At least on the ward there is solidarity though he sometimes feels like he’s living a double life.
“When I go to work and I talk to my co-workers, they don’t know about my status,” he says. “But then I go back home and realise that, you know, I’m living under the radar.”
“You don’t even know if anything that you’re doing to help your country is going to be appreciated. And in a couple months, you might be deported.”
Jonathan was born in Mexico, in a small town near Puebla in 1990. His father drove a bus for a living but the family struggled to get by. He remembers the house they lived in, it had no windows, a dirt floor, no running water.
His father left for the US first in 2000 and sent for his family two years later. They tried to get visas but were denied. Then with his brother and his mother, he crossed the river separating Mexico and the US and walked across the desert, entering the US without permission.
Until 2012, the whole family lived under the radar. As undocumented children they could attend public school but not public university, and private colleges were far too expensive.
When he finished high school he worked odd jobs. He was fixing tyres in a tyre shop when the Daca programme was announced.
“It was life changing,” he says. “I don’t know how else to describe it. Knowing that I was going to be able to have a chance to work legally and have the possibility to go to school [university].”
He had been in the US for ten years by that point and, though he says he felt American, he didn’t have the paperwork to prove it. When Daca happened he and his brother immediately tried to sign up for the military but they were rejected because of their citizenship status.
They took their desire to serve and went into nursing instead.

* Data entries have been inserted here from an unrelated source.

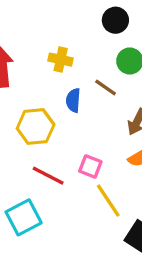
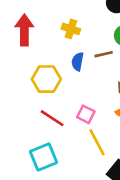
brown line: (106, 87) -> (104, 54), turned -54
cyan square: (24, 217) -> (43, 157), moved

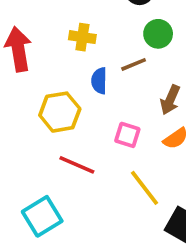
pink square: (86, 114) -> (127, 135), moved
cyan square: (43, 157) -> (42, 216), moved

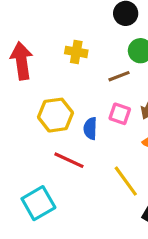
blue semicircle: (99, 81) -> (90, 128), moved
pink square: (127, 135) -> (120, 114), moved

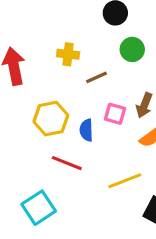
brown line: (119, 76) -> (97, 77), moved
yellow line: (126, 181) -> (125, 181), turned -72

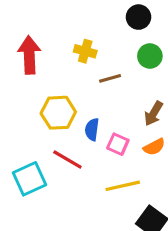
pink square: (115, 114) -> (118, 144), moved
cyan square: (39, 208) -> (29, 179), moved

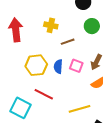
blue semicircle: (92, 129) -> (58, 67), moved
pink square: (118, 144) -> (76, 66), moved
cyan square: (29, 179) -> (21, 108), turned -35

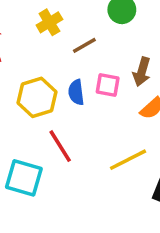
yellow cross: (51, 25) -> (49, 22), turned -32
red line: (44, 94) -> (60, 146), turned 42

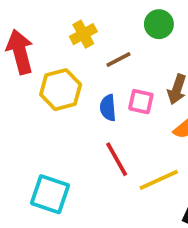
yellow hexagon: (37, 97) -> (61, 90), moved
red line: (60, 146) -> (117, 159), moved

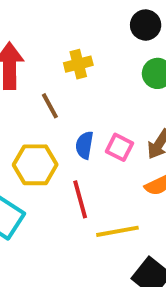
brown line: (119, 59) -> (50, 106), moved, turned 75
yellow hexagon: (61, 90) -> (35, 165), moved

‘Go back across the river’
Though he loves the work, the past four years have been an anxious time.
Jonathan has started clenching his jaw in his sleep. Sometimes he does it so much that the joint swells and it hurts to eat or talk. It’s a condition usually linked to stress.
“I’ve been dealing with this stress since 2015 when Donald Trump announced that he was running for president and the first thing he did was attack Mexicans.”

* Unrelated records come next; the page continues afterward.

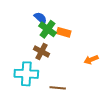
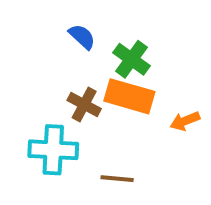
green cross: (48, 29) -> (131, 59), moved
orange rectangle: (64, 32) -> (129, 96), moved, size x1.6

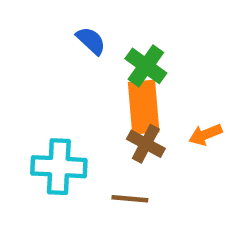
orange rectangle: (129, 96) -> (144, 107), turned 69
brown cross: (84, 105) -> (146, 144), moved

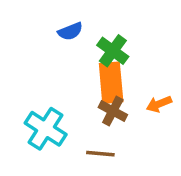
blue semicircle: (91, 41) -> (70, 31), turned 115
cyan cross: (59, 167) -> (46, 129), turned 30

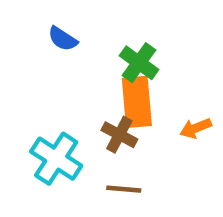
blue semicircle: (70, 31) -> (63, 39), moved, turned 55
brown cross: (113, 111) -> (119, 135), moved

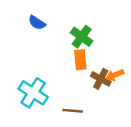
orange rectangle: (137, 102) -> (80, 60), size x0.7
brown cross: (119, 135) -> (101, 79), moved

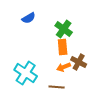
blue semicircle: (37, 23) -> (29, 18), turned -64
orange arrow: (115, 75) -> (64, 67), moved

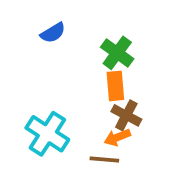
brown cross: (79, 62) -> (126, 115), moved
orange arrow: (64, 67) -> (117, 137), moved

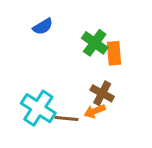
orange rectangle: (115, 86) -> (114, 53), moved
brown line: (104, 159) -> (67, 119), moved

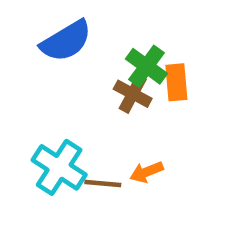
blue semicircle: (43, 27) -> (66, 41), size x1.6
brown cross: (102, 93) -> (133, 94), moved

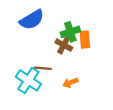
green cross: (146, 66) -> (70, 32), turned 36
brown line: (103, 183) -> (43, 68), moved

“It became a very, very real when he took office.”
Since then he says he’s felt more animosity directed towards him and has experienced overt racism. He believes some people now feel an entitlement to display bigotry.
He describes an incident outside his gym before the lockdown, in which a man shouted racist expletives and told him to “go back across the river” because he parked incorrectly.
‘Scrubs are my camouflage’
Jonathan got married two years ago and his wife is an American citizen. He’s applying for a green card but it’s not a given. His illegal entry as a child could count against him.
If an undocumented child doesn’t leave the US within a year of turning 18 they take legal responsibility for their entry.
And if the Supreme Court decision halts the Daca programme he could lose his right to work.
Jonathan is trying not to think about what will happen if the decision goes against him. He says he won’t go to Mexico – he doesn’t believe the nursing profession is valued there – but he and his brother have been researching moving to Canada.
He would have to leave his parents and his life of the past 18 years behind. He’s currently studying part-time for a further qualification in nursing, he may have to quit that too.
Though the fear of Covid-19 and the Supreme Court decision hang over him every day, he feels a sense of security in his dark blue hospital clothes.
“Sometimes I feel as if my scrubs or uniform that I wear for work is some type of camouflage,” he says. “People see me wearing scrubs and they assume I’m one of the ‘good ones’ or that I am here legally.”
“But as soon as I change into regular [clothes] there’s no way for them to know I’m a nurse so I happen to become undocumented like they assume about everyone else who looks Hispanic.”